A Theory of Distribution Channel Structure presented a general framework for the analysis of business networks and distribution systems, adds Villas-Boas. The book highlights the importance of considering the different types of functions carried out in a channel of distribution, and the costs of performing these functions with different patterns of organization in a channel. The overall costs depend on scale economies, interaction effects among activities, and incentives of the different economic agents.

“These ideas, and its implications for business networks as well as distribution channels, became central to the practice and research on distribution channels,” says Villas-Boas. “Pete was also a wonderful colleague, and great mentor, and will be immensely missed by us all.”

During the course of his career, Bucklin received several honors for his work, notably the American Marketing Association’s Paul D. Converse Award in 1986 for his significant and outstanding contribution to the theory and science in marketing. In 1993, the Journal of Marketing awarded Bucklin its Alpha Kappa Psi Award for significant contribution to the advancement of marketing practice made by his article, “Organizing Successful Co-Marketing Alliances, ” co-authored with Sanjit Sengupta. This article investigated why marketing alliances succeed or fail and linked the variation to imbalances in power and management capabilities between the organizations in an alliance.

Bucklin retired from the Haas School of Business in 1993 – the same year his daughter, Rhonda Bucklin, graduated from the school’s full-time MBA program – after more than 30 years of service to the university as a distinguished scholar and popular instructor.

After retiring, Bucklin continued teaching various marketing courses as a professor emeritus until spring 2001. In 1998, students in the full-time MBA program honored Bucklin with the Earl F. Cheit Award for Excellence in Teaching.

Bucklin graduated from Dartmouth College in 1950. In 1954, he earned his MBA at Harvard Business School. He studied at Northwestern University’s School of Management where he earned his Ph.D. in 1960. He was also the Sloan Teaching Fellow at the Massachusetts Institute of Technology from 1959 through 1960.

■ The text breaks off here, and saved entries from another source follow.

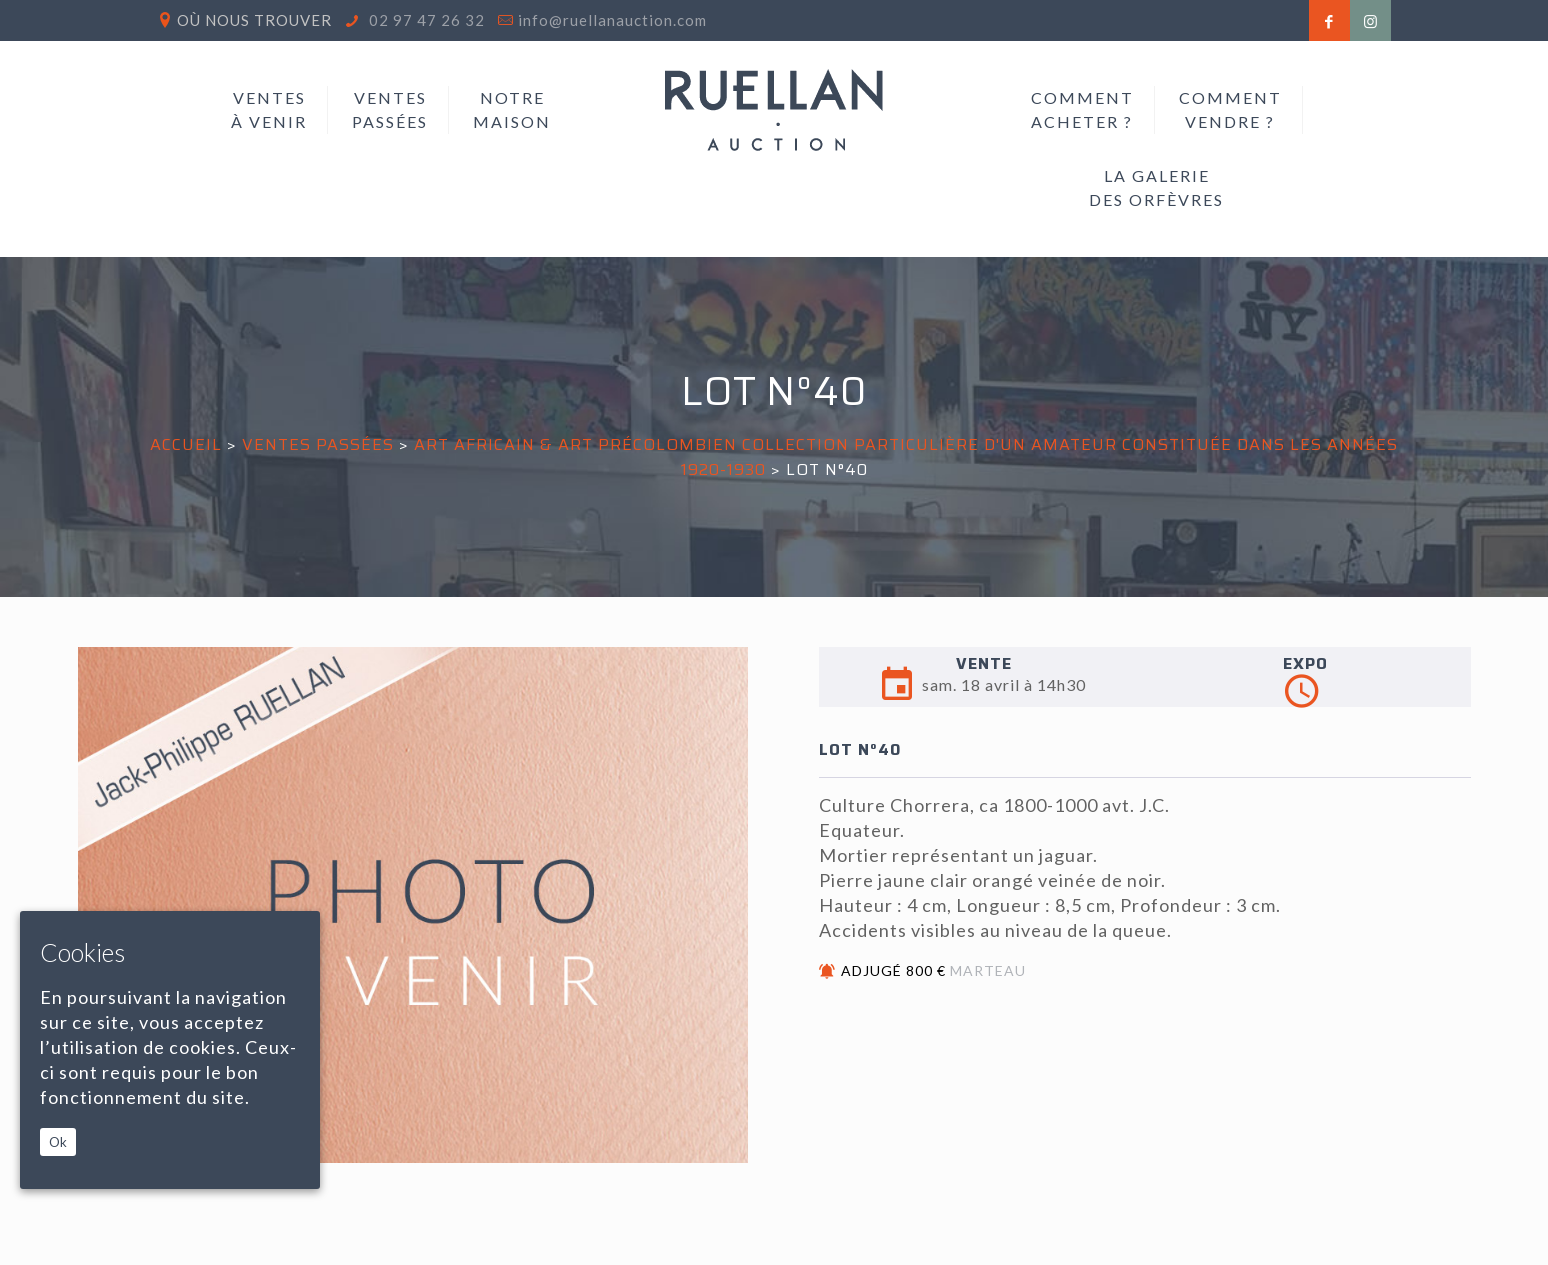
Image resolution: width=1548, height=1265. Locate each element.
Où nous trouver (254, 20)
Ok (58, 1142)
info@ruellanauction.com (612, 20)
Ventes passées (318, 444)
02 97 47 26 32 (425, 20)
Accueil (186, 444)
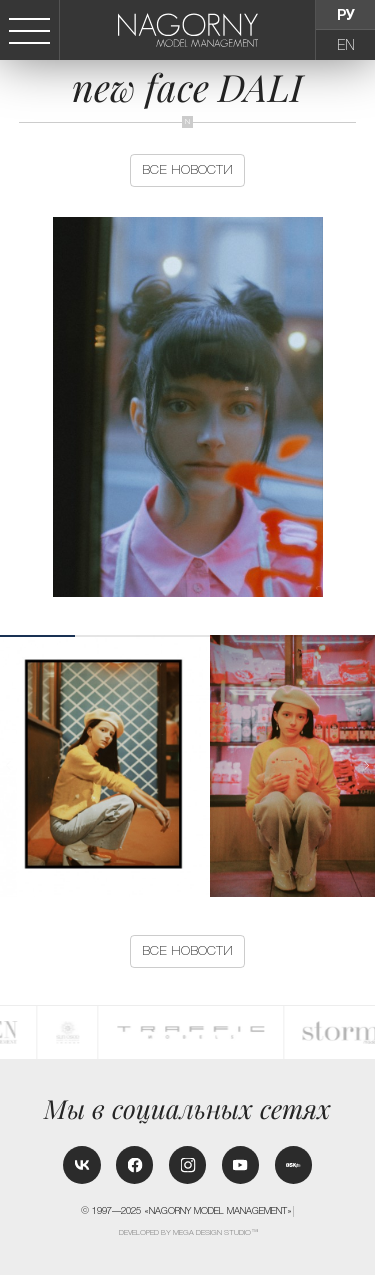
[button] (367, 765)
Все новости (187, 169)
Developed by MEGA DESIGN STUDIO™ (188, 1232)
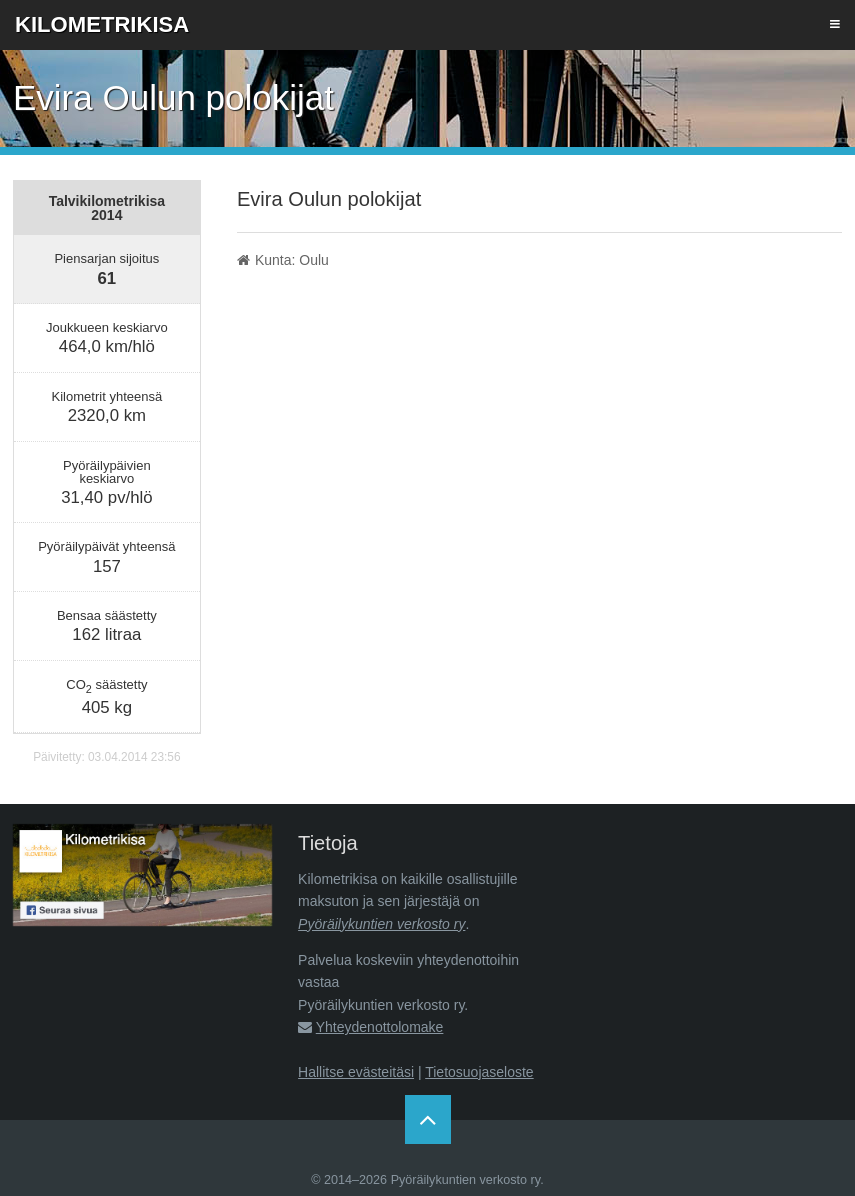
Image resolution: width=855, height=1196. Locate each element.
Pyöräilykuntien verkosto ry (381, 924)
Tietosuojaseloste (479, 1072)
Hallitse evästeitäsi (356, 1072)
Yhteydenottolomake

Bucklin adored his family and friends.  He also had an enormous appreciation for the outdoors, exploring the world, and photography.  He could be heard saying, “I am blessed to have such an exceptional family,” alongside of “The trip was marvelous.” 

Bucklin was born on September 20, 1928 in New York, NY. In 1956 he married Weylene Edwards and together they raised two children, Rhonda Bucklin of Menlo Park and Randolph E. Bucklin of Los Angeles who is Professor of Marketing and the Peter W. Mullin Chair in Management at the UCLA Anderson School of Management. Mrs. Bucklin passed away in 2007. Bucklin is survived by his two children and five grandchildren.

A memorial service will be held on Monday, July 9, at 2:30 p.m. at the Lafayette Library and Learning Center, Community Hall, 3491 Mt. Diablo Blvd, Lafayette, CA. In lieu of flowers, the family requests that donations be made to either the Lafayette Library and Learning Center Foundation or Planned Parenthood Shasta Pacific.